Which is faster in .NET, .Contains() or .Count()?





I want to compare an array of modified records against a list of records pulled from the database, and delete those records from the database that do not exist in the incoming array. The modified array comes from a client app that maintains the database, and this code runs in a WCF service app, so if the client deletes a record from the array, that record should be deleted from the database. Here's the sample code snippet:

public void UpdateRecords(Record[] recs)
    // look for deleted records
    foreach (Record rec in UnitOfWork.Records.ToList())
        var copy = rec;
        if (!recs.Contains(rec))                      // use this one?
        if (0 == recs.Count(p => p.Id == copy.Id))    // or this one?
            // if not in the new collection, remove from database
            Record deleted = UnitOfWork.Records.Single(p => p.Id == copy.Id);
    // rest of method code deleted

My question: is there a speed advantage (or other advantage) to using the Count method over the Contains method? the Id property is guaranteed to be unique and to identify that particular record, so you don't need to do a bitwise compare, as I assume Contains might do.

Anyone? Thanks, Dave

4 Answers

This would be faster:

if (!recs.Any(p => p.Id == copy.Id)) 

This has the same advantages as using Count() - but it also stops after it finds the first match unlike Count()
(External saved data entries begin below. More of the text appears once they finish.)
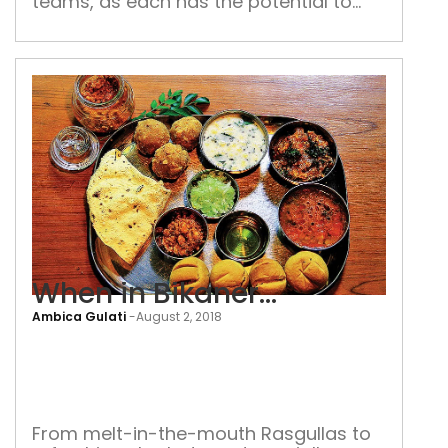
teams, as each has the potential to
captain Team India in days to come
When in Bikaner…
Ambica Gulati
-
August 2, 2018
Whe
in
Bika
From melt-in-the-mouth Rasgullas to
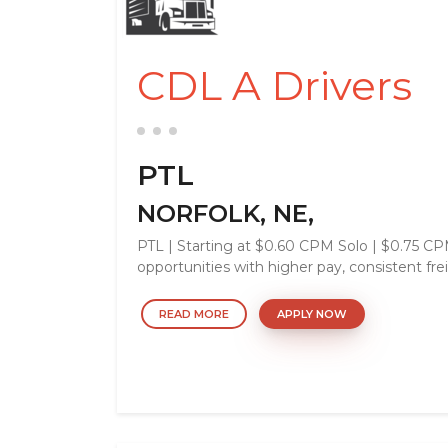
CDL A Drivers
PTL
NORFOLK, NE,
PTL | Starting at $0.60 CPM Solo | $0.75 
opportunities with higher pay, consistent frei
READ MORE
APPLY NOW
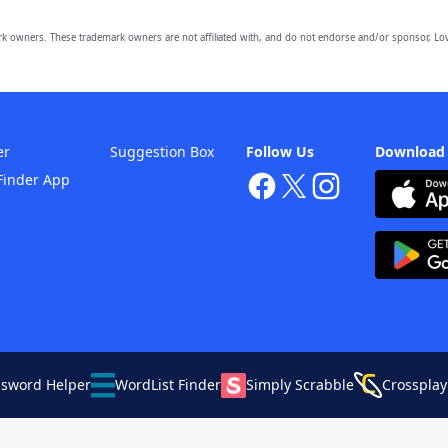
owners. These trademark owners are not affiliated with, and do not endorse and/or sponsor, Lov
er
Suggestion Box
Follow Us
Download
Finder App
ssword Helper
WordList Finder
Simply Scrabble
Crossplay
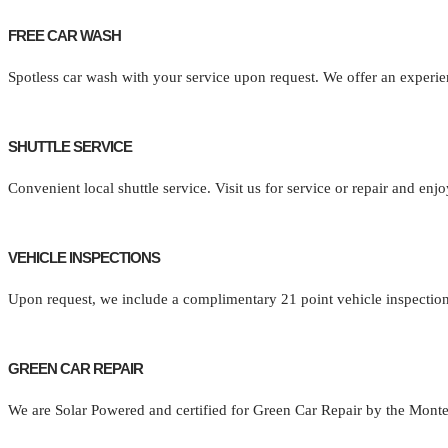
FREE CAR WASH
Spotless car wash with your service upon request. We offer an experie
SHUTTLE SERVICE
Convenient local shuttle service. Visit us for service or repair and en
VEHICLE INSPECTIONS
Upon request, we include a complimentary 21 point vehicle inspection
GREEN CAR REPAIR
We are Solar Powered and certified for Green Car Repair by the Mon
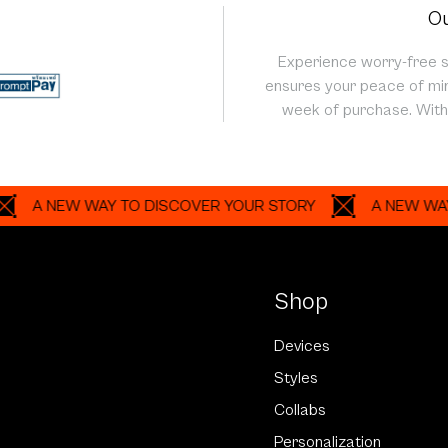
Ou
Experience worry-free 
ensures your peace of min
week of purchase. With 
NEW WAY TO DISCOVER YOUR STORY
A NEW WAY TO D
Shop
Devices
Styles
Collabs
Personalization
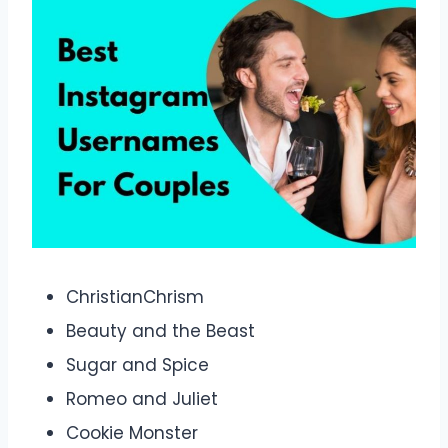
ChristianChrism
Beauty and the Beast
Sugar and Spice
Romeo and Juliet
Cookie Monster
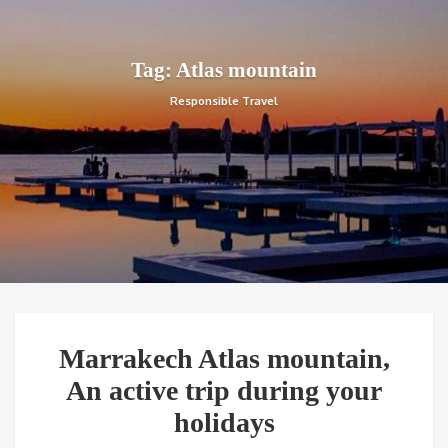
Tag: Atlas mountain
Responsible Travel
Marrakech Atlas mountain,
An active trip during your
holidays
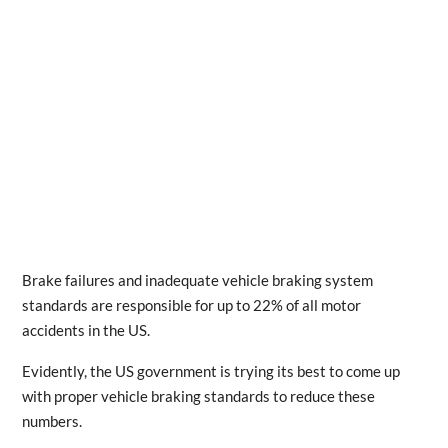
Brake failures and inadequate vehicle braking system
standards are responsible for up to 22% of all motor
accidents in the US.
Evidently, the US government is trying its best to come up
with proper vehicle braking standards to reduce these
numbers.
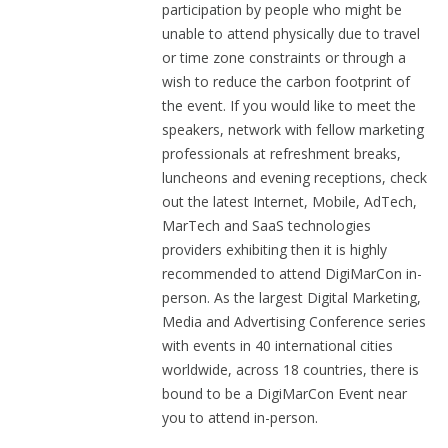
participation by people who might be
unable to attend physically due to travel
or time zone constraints or through a
wish to reduce the carbon footprint of
the event. If you would like to meet the
speakers, network with fellow marketing
professionals at refreshment breaks,
luncheons and evening receptions, check
out the latest Internet, Mobile, AdTech,
MarTech and SaaS technologies
providers exhibiting then it is highly
recommended to attend DigiMarCon in-
person. As the largest Digital Marketing,
Media and Advertising Conference series
with events in 40 international cities
worldwide, across 18 countries, there is
bound to be a DigiMarCon Event near
you to attend in-person.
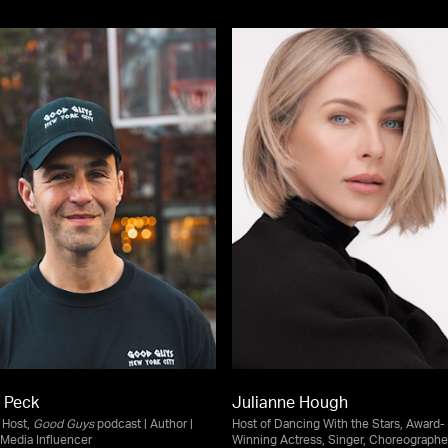
 Peck
Julianne Hough
| Host,
Good Guys
podcast | Author |
Host of Dancing With the Stars, Award-
 Media Influencer
Winning Actress, Singer, Choreographe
You should not even consider Count since you are only checking for the existence of a record. You should use Any instead.

Using Count forces to iterate the entire enumerable to get the correct count, Any stops enumerating as soon as you found the first element.

As for the use of Contains you need to take in consideration if for the specified type reference equality is equivalent to the Id comparison you are performing. Which by default it is not.

Assuming Record implements both GetHashCode and Equals properly, I'd use a different approach altogether:

// I'm assuming it's appropriate to pull down all the records from the database
// to start with, as you're already doing it.
foreach (Record recordToDelete in UnitOfWork.Records.ToList().Except(recs))

Basically there's no need to have an N * M lookup time - the above code will end up building a set of records from recs based on their hash code, and find non-matches rather more efficiently than the original code.

If you've actually got more to do, you could use:

HashSet<Record> recordSet = new HashSet<Record>(recs);

foreach (Record recordFromDb in UnitOfWork.Records.ToList())
    if (!recordSet.Contains(recordFromDb))
        // Do other stuff

(I'm not quite sure why your original code is refetching the record from the database using Single when you've already got it as rec...)

Contains() is going to use Equals() against your objects. If you have not overridden this method, it's even possible Contains() is returning incorrect results. If you have overridden it to use the object's Id to determine identity, then in that case Count() and Contains() are almost doing the exact same thing. Except Contains() will short circuit as soon as it hits a match, where as Count() will keep on counting. Any() might be a better choice than both of them.

Do you know for certain this is a bottleneck in your app? It feels like premature optimization to me. Which is the root of all evil, you know :)